Se puede suponer –como lo hacen muchos aquí en el Palais des Festivals– que una película como The Tree of Life, de Terrence Malick, está hecha para ganar la Palma de Oro o no ganar nada, por su grandiosidad sinfónica y sus ambiciones místico-filosóficas. El hecho de que Malick sea un director estadounidense que siempre le ha dado la espalda a Hollywood también podría tener su peso, porque en este caso la Palma reconocería el valor de un cineasta que es prácticamente ignorado en su país. Y el hecho de que en el elenco figuren Brad Pitt (también productor asociado de la película) y Sean Penn (amigo personal de De Niro) no es un dato menor. Ambos son viejos transeúntes de la Croisette y nunca pasan inadvertidos por Cannes.
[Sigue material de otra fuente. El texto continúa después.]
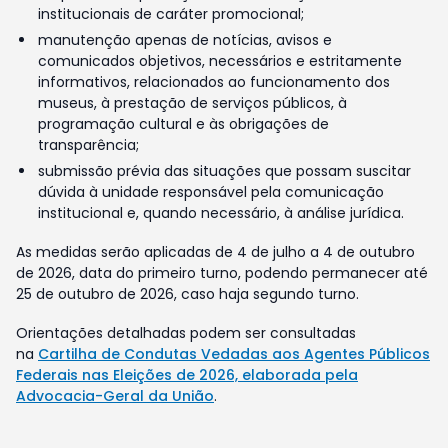
institucionais de caráter promocional;
manutenção apenas de notícias, avisos e
comunicados objetivos, necessários e estritamente
informativos, relacionados ao funcionamento dos
museus, à prestação de serviços públicos, à
programação cultural e às obrigações de
transparência;
submissão prévia das situações que possam suscitar
dúvida à unidade responsável pela comunicação
institucional e, quando necessário, à análise jurídica.
As medidas serão aplicadas de 4 de julho a 4 de outubro
de 2026, data do primeiro turno, podendo permanecer até
25 de outubro de 2026, caso haja segundo turno.
Orientações detalhadas podem ser consultadas
na
Cartilha de Condutas Vedadas aos Agentes Públicos
Federais nas Eleições de 2026, elaborada pela
Advocacia-Geral da União
.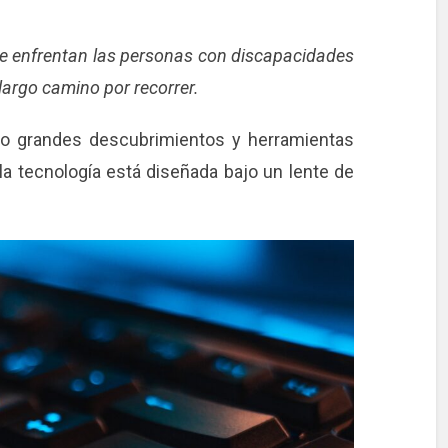
ue enfrentan las personas con discapacidades
largo camino por recorrer.
do grandes descubrimientos y herramientas
a la tecnología está diseñada bajo un lente de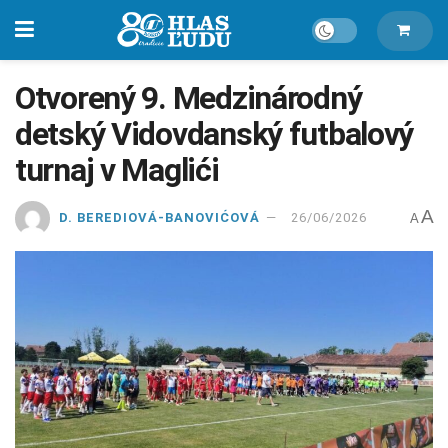
Otvorený 9. Medzinárodný
detský Vidovdanský futbalový
turnaj v Maglići
A
D. BEREDIOVÁ-BANOVIĆOVÁ
26/06/2026
A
Más allá de las especulaciones, una película que no debería pasar inadvertida, no obstante haber sido programada en la última jornada de la competencia –cuando después de once días de cine el cansancio se hace sentir tanto en la prensa como seguramente en el jurado– es Bir Zamanlar Anadolu’da (Erase una vez en Anatolia), del gran director turco Nuri Bilge Ceylan, que ha vuelto a su mejor forma. El recordado director de Nubes de mayo (1999) y Lejano (2003), por la que obtuvo aquí en Cannes el Grand Prix del Jurado, había caído en los últimos tiempos en un regodeo formal que lo alejaba de cuestiones de fondo, como sucedía en Climas (2006) y Tres monos (2008), todas conocidas aquí en Cannes y estrenadas también en Buenos Aires. Pero con su nueva obra viene a demostrar que se trata de un autor sin concesiones, capaz de hacer un film de una densidad narrativa que no tiene nada que envidiarle a la mejor literatura, al punto que la prensa francesa ya lo ha comparado tanto con Simenon como con Dostoievski.
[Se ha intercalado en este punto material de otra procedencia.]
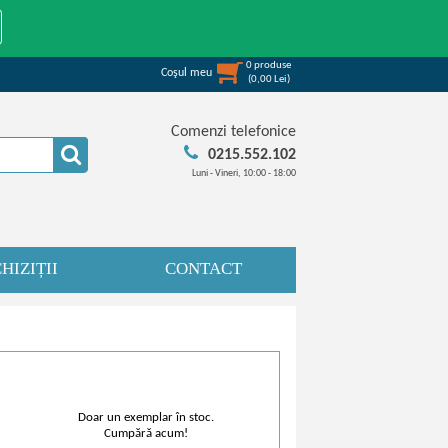
0
produse
Coşul meu
(
0,00
Lei
)
Comenzi telefonice
0215.552.102
Luni - Vineri, 10:00 - 18:00
HIZIȚII
CONTACT
Doar un exemplar în stoc.
Cumpără acum!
El punto de partida es extremadamente sencillo, pero la puesta en escena da cuenta de un cineasta en pleno dominio de sus herramientas expresivas. Es noche cerrada en un valle desierto de la región de Anatolia, en la región asiática de Turquía. Gran plano general. Por un camino sinuoso, cerca del cual apenas se divisa la sombra de un árbol, comienzan a vislumbrarse las luces de tres automóviles que avanzan a gran velocidad, serpentean en la noche y se detienen bruscamente. Un grupo de hombres baja de los vehículos. Es una partida policial, que llega con un acusado para encontrar el lugar de un crimen y el cuerpo de la víctima. Pero el asesino, aturdido aún por su acto, no alcanza a reconocer el terreno. Lo que sigue será el largo camino de la noche hacia el alba, con una serie de personajes desarrollándose paulatina y magistralmente frente al espectador, durante dos horas y media de relato.
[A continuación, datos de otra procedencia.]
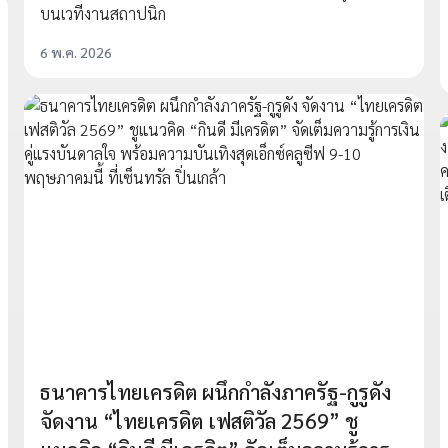
บนเวทีงานสถาปนิก
6 พ.ค. 2026
ธนาคารไทยเครดิต ผนึกกำลังภาครัฐ-กูรูดัง
จัดงาน “ไทยเครดิต เฟสติวัล 2569” ชู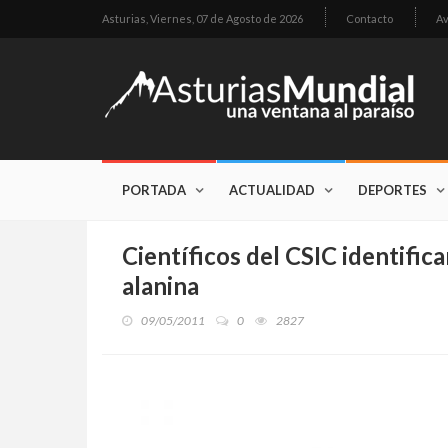
Asturias,
Viernes, 07 de Agosto de 2026
Contacto
Av
PORTADA
ACTUALIDAD
DEPORTES
Científicos del CSIC identific
alanina
09/05/2011
0
2827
Ese camino quebrado, tortuoso, que se va enredando como un laberinto a medida que avanzan los autos y con ellos la burocrática investigación, se revela poco a poco como la representación de la conciencia de esos hombres, cada uno con sus vidas, sus ilusiones y fracasos. Está el asesino, que no parece haber tenido otro pasado que la miseria y que no tiene otro futuro que la cárcel. Está el jefe policial, harto de su trabajo, al que cree haberle dedicado más tiempo y esfuerzo del que ahora –después de veinte años en la fuerza– reconoce que merecía. Pero están sobre todo el fiscal y el médico forense, que durante esa larga noche del alma que atraviesan por la campiña turca irán descubriendo facetas ignoradas de sí mismos, verdades que nunca pronuncian en voz alta pero que se adivinan en sus ojos tristes y cansados.